The market of European Carbon Emission Certificates (EU ETS) has been established in the wake of the Kyoto Protocol 2005 as a major pillar of EU climate policy, regulating about half of Europe's anthropogenic CO2 emissions by a scheme of 'cap and trade'. This mechanism provides national governments with control over the total amount of greenhouse gas emissions ('cap') while conceding the efficient allocation of emission rights to market forces ('trade'). The basic idea is to put a price on pollution: each industrial installation covered in the scheme has to monitor and report its exact quantity of greenhouse gas emissions to the authorities and then offset the respective amount (measured in tons) by handing in allowances. These 'rights to pollution' are auctioned off or given for free to the industrial players, and can then be traded over-the-counter or on a central market for prices flexibly set by demand and supply. With overall supply of yearly permits constrained by the reduction targets of the environmental policy, some polluters are compelled to opt for measures reducing their pollution ('abatement'), eg by installing additional filters in their chimneys. These polluters with marginal abatement costs lower than the current market price of permits (eg because their specific filter requirements are cheap) can then sell their excess pollution allowances on the market for a profit, to polluters facing higher marginal abatement costs. In a perfectly efficient emissions trading market, the equilibrium price of permits would settle at the marginal abatement cost of the final unit of abatement required to meet the overall reduction target set by the cap on the supply of permits.
Given the uncertainty about the actual industry-specific abatement costs, this instrument lets governments control the total amount of emissions, while the actual price of emission permits fluctuates according to demand-side market forces, namely
· market expectations about future policy changes
· the size of upcoming permit auctions, price and cover ratio of ongoing auctions (see Figure 1)

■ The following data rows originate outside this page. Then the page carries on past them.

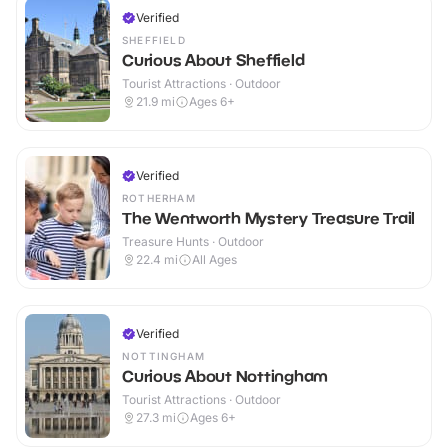
Verified
SHEFFIELD
Curious About Sheffield
Tourist Attractions · Outdoor
21.9
mi
Ages 6+
Verified
ROTHERHAM
The Wentworth Mystery Treasure Trail
Treasure Hunts · Outdoor
22.4
mi
All Ages
Verified
NOTTINGHAM
Curious About Nottingham
Tourist Attractions · Outdoor
27.3
mi
Ages 6+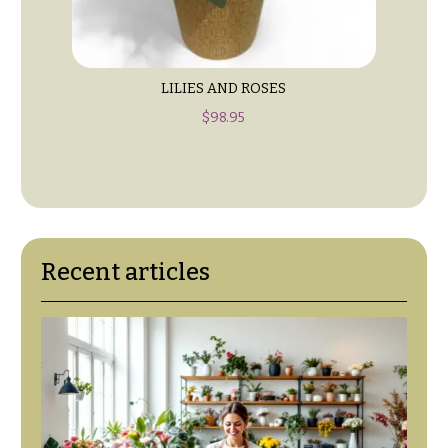
Table &
Valentine’s
Entrance
Day
Decor
Flowers
Passover
C
LILIES AND ROSES
Flowers
o
$
98.95
Easter
l
Flowers
l
e
Mother’s
Day
c
Flowers
t
Recent articles
Rosh
i
Hashanah
o
Thanksgiving
n
Flowers
s
Christmas
Flowers
Garden
Style
Hanukkah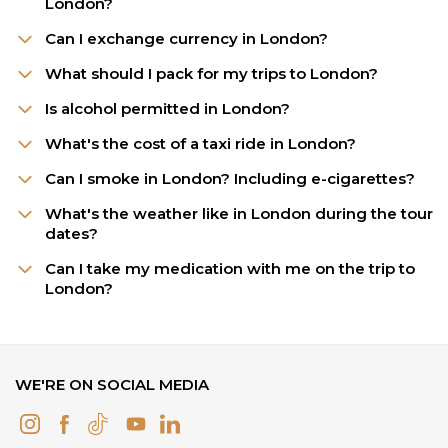
London?
Can I exchange currency in London?
What should I pack for my trips to London?
Is alcohol permitted in London?
What's the cost of a taxi ride in London?
Can I smoke in London? Including e-cigarettes?
What's the weather like in London during the tour
dates?
Can I take my medication with me on the trip to
London?
WE'RE ON SOCIAL MEDIA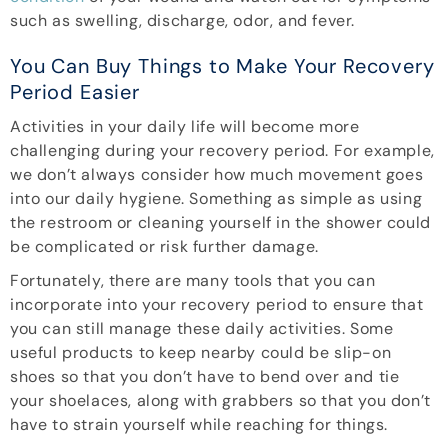
such as swelling, discharge, odor, and fever.
You Can Buy Things to Make Your Recovery
Period Easier
Activities in your daily life will become more
challenging during your recovery period. For example,
we don’t always consider how much movement goes
into our daily hygiene. Something as simple as using
the restroom or cleaning yourself in the shower could
be complicated or risk further damage.
Fortunately, there are many tools that you can
incorporate into your recovery period to ensure that
you can still manage these daily activities. Some
useful products to keep nearby could be slip-on
shoes so that you don’t have to bend over and tie
your shoelaces, along with grabbers so that you don’t
have to strain yourself while reaching for things.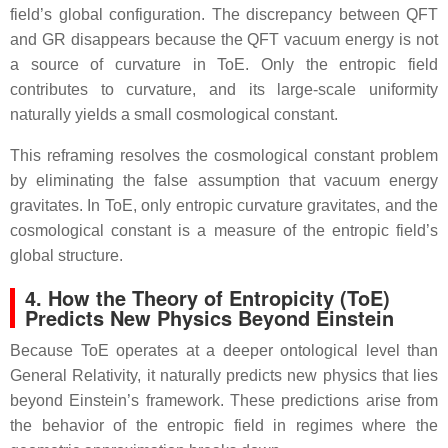
field’s global configuration. The discrepancy between QFT
and GR disappears because the QFT vacuum energy is not
a source of curvature in ToE. Only the entropic field
contributes to curvature, and its large‑scale uniformity
naturally yields a small cosmological constant.
This reframing resolves the cosmological constant problem
by eliminating the false assumption that vacuum energy
gravitates. In ToE, only entropic curvature gravitates, and the
cosmological constant is a measure of the entropic field’s
global structure.
4. How the Theory of Entropicity (ToE)
Predicts New Physics Beyond Einstein
Because ToE operates at a deeper ontological level than
General Relativity, it naturally predicts new physics that lies
beyond Einstein’s framework. These predictions arise from
the behavior of the entropic field in regimes where the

· speculation of market participants
· banking behaviour (permits issued in one year are valid for all years in the same policy phase)
· the price relations of other energy commodities.
To exemplify the latter, suppose the price of natural gas per calorific unit drops below the price of brent oil. Power producers and utilities would switch over to this less carbon intense fuel, thus lowering the demand for carbon allowances. Accordingly, the price of allowances would drop as well in those periods (see Figure 2).
A comprehensive model needs to reflect all these factors. While we can safely assume that patterns observed in the abundant historical market data carry over into the present and will continue into the future (this is actually the sine qua non, the indispensable assumption for any analytical modelling), it is obvious that this setting is too complex for any approach trying to model the market based on generic beliefs, fundamental relations or state space concepts from Econophysics.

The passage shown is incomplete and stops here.